Distinctive protection practices revitalize ICH 20 years on
This year marks the 20th anniversary of China’s ratification of the UNESCO Convention for the Safeguarding of the Intangible Cultural Heritage (hereinafter referred to as the UNESCO Convention). In late September, an academic forum on the achievements, challenges, and prospects of intangible cultural heritage (ICH) protection in China over the past 20 years was held in Beijing, hosted by Beijing Normal University (BNU). The forum reviewed the fruitful results China has achieved in the theoretical system, practical experience, and disciplinary construction of ICH protection over the past two decades. Scholars also reflected on challenges in the field and put forward suggestions for its future development.
Over the past 20 years, ICH has evolved from an unfamiliar foreign concept to a widely recognized term among Chinese people. ICH protection has also become a social practice throughout the country, closely integrated with major national strategies. Li Xiaosong, deputy director of the Department of Intangible Cultural Heritage at China’s Ministry of Culture and Tourism, asserted that China’s ICH protection practices are characterized by a combination of the spirit of the UNESCO Convention and the country’s specific realities. As a result, an ICH protection system has emerged that aligns with international norms while incorporating China’s distinctive national conditions.
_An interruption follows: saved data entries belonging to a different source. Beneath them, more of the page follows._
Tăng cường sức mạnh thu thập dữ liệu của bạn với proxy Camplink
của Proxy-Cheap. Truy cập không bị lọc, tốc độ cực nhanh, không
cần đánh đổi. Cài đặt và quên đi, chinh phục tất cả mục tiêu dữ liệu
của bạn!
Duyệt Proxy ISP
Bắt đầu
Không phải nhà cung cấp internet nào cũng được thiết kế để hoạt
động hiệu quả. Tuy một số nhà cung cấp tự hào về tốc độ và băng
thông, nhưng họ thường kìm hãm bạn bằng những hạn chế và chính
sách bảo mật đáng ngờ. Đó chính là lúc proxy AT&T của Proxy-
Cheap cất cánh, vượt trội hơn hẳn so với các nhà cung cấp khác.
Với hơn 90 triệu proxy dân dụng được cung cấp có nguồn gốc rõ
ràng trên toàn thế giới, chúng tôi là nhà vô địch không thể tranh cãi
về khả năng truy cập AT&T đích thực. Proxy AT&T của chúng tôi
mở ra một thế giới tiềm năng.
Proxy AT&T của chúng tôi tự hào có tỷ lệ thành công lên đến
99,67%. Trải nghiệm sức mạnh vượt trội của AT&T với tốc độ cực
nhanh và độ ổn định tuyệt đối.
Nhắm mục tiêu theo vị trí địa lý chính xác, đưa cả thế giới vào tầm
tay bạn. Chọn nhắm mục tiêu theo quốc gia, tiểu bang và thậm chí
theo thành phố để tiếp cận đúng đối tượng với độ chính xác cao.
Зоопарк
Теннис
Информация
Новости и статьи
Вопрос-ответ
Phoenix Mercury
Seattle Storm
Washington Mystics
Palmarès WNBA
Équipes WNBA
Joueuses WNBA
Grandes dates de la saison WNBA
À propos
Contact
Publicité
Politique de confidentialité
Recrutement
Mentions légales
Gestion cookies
ICH is a significant part of fine traditional Chinese culture and serves as a vivid testament to the continuity of Chinese civilization, bonding the nation and maintaining national unity. Since the 1950s, China has carried out systematic investigation, excavation, collection, organization, and rescue of national and folk traditional cultural items with historical, cultural, and scientific value. By December 2023, China had 43 items on UNESCO’s ICH list, making it the country with the most listings in the world.
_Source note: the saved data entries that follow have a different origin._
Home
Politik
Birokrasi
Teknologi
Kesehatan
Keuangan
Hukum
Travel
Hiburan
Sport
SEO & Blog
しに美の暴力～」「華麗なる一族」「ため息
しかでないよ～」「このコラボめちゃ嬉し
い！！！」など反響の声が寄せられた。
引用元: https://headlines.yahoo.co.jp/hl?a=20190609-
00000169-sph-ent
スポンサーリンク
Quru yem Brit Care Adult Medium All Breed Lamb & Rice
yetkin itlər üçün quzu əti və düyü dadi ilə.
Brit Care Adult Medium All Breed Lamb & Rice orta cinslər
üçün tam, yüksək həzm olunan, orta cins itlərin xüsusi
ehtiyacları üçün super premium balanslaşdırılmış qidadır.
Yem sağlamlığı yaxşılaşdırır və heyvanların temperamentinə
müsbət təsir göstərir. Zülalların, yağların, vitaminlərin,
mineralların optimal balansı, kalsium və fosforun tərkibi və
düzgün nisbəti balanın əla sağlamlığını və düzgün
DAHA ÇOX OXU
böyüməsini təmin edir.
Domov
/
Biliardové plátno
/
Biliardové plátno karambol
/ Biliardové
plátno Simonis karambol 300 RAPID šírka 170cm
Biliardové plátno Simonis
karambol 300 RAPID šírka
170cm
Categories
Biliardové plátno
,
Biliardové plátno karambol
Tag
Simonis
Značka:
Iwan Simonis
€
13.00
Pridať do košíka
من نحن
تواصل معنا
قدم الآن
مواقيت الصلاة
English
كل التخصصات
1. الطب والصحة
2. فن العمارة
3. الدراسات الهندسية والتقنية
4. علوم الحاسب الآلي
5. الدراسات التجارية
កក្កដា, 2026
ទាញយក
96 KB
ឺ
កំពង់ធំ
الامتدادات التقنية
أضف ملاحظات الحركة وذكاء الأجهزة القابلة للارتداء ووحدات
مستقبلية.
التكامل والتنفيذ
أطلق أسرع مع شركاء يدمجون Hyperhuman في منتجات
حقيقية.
ICH protection has exerted far-reaching influence on social culture and the lives of various ethnic groups. Lin Jifu, a professor from the School of Ethnology and Sociology at Minzu University of China, cited the preservation of traditional Chinese tea-making techniques as an example, emphasizing that such efforts have strengthened national cohesion and belonging. The “lion dance,” a tradition practiced in south China’s Guangdong Province, has enhanced the identity of the Chinese nation through its blending into modern life via film, television and cultural creativity.
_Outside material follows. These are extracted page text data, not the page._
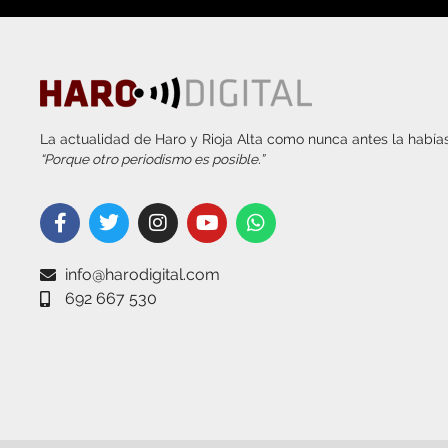
La actualidad de Haro y Rioja Alta como nunca antes la habías
“Porque otro periodismo es posible.”
info@harodigital.com
692 667 530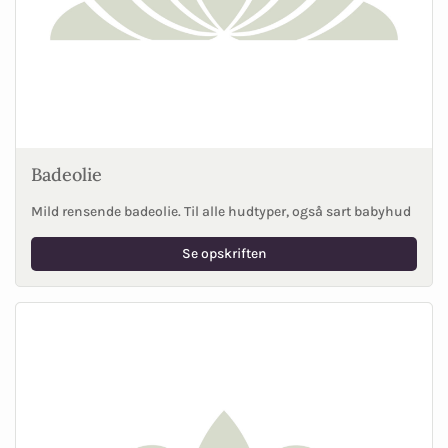
Badeolie
Mild rensende badeolie. Til alle hudtyper, også sart babyhud
Se opskriften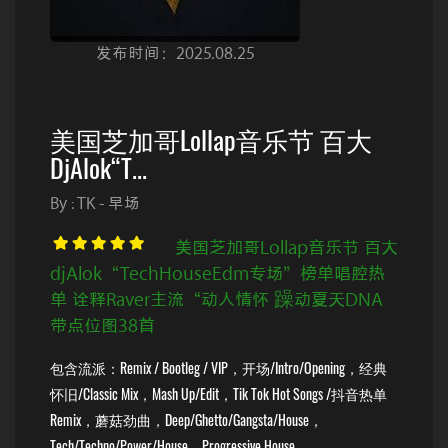
发布时间：2025.08.25
美国芝加哥Lollap音乐节 百大
DjAlok“T...
By : TK - 早场
美国芝加哥Lollap音乐节 百大
djAlok“TechHouseEdm专场”榜单唱腔热
单 诠释Raver主流“动人情怀 躁动夏天DNA
带点位图38首
包含流派：Remix / Bootleg / VIP，开场/Intro/Opening，经典
怀旧/Classic Mix，Mash Up/Edit，Tik Tok Hot Songs /抖音热单
Remix，蘑菇劲曲，Deep/Ghetto/Gangsta/House，
Tech/Techno/Power/House，Progressive House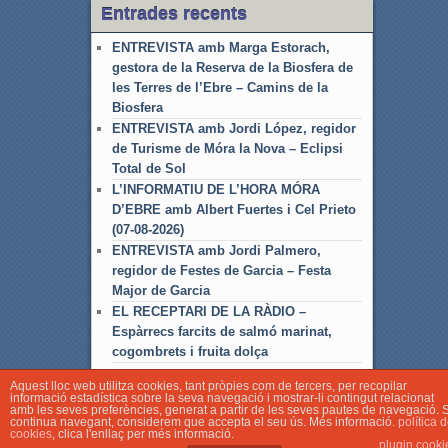
Entrades recents
ENTREVISTA amb Marga Estorach,
gestora de la Reserva de la Biosfera de
les Terres de l’Ebre – Camins de la
Biosfera
ENTREVISTA amb Jordi López, regidor
de Turisme de Móra la Nova – Eclipsi
Total de Sol
L’INFORMATIU DE L’HORA MÓRA
D’EBRE amb Albert Fuertes i Cel Prieto
(07-08-2026)
ENTREVISTA amb Jordi Palmero,
regidor de Festes de Garcia – Festa
Major de Garcia
EL RECEPTARI DE LA RÀDIO –
Espàrrecs farcits de salmó marinat,
cogombrets i fruita dolça
Aquest lloc web utilitza cookies, tant pròpies com de tercers, per recopilar
informació estadística sobre la seva navegació i mostrar-li contingut relacionat
amb les seves preferències, generat a partir de les seves pautes de navegació. S
continua navegant, considerem que accepta el seu ús. Més informació.
política 
cookies
, clica l'enllaç per més informació.
© Associació Local de Ràdio Móra d'Ebre
plugin cooki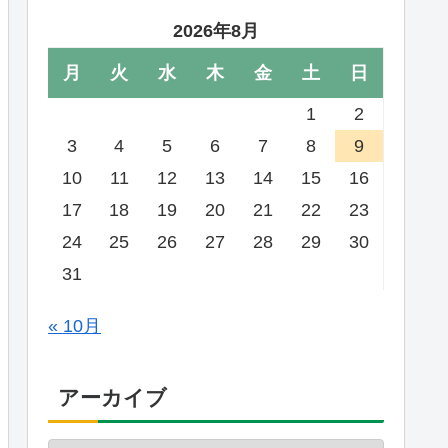
2026年8月
月
火
水
木
金
土
日
1
2
3
4
5
6
7
8
9
10
11
12
13
14
15
16
17
18
19
20
21
22
23
24
25
26
27
28
29
30
31
« 10月
アーカイブ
Addressing the issue of excessive project-oriented approaches to ICH protection, Song Junhua, director of the center for studies on Chinese intangible cultural heritage at Sun Yat-sen University, argued for more holistic and systematic approaches. The construction of cultural and ecological protection experimental zones in China, preconditioned by respect for ICH’s ecological principles, is a response to the dialectical relationship of ICH protection with sustainable development, modern governance, and the live transmission of Chinese civilization.
Since the concept of ICH was introduced to China, Chinese scholars have explored nearly all relevant fields, leading to the formation of an “ICH academic community” featuring the joint participation of multiple disciplines. According to Yang Lihui, a professor from the School of Chinese Language and Literature at BNU, Chinese academia has made outstanding theoretical contributions to the origination, significance, and mechanisms of ICH protection, as well as the clarification of pertinent policies and regulations, indigenous interpretation, in-depth research on heritage protection subjects and objects alongside inheritance rules, transformation and development of ICH resources, and disciplinary construction in the ICH context. She suggested examining ICH and heritage protection as a political, cultural, and social phenomenon based on field studies of protection practices and real demand for protection work.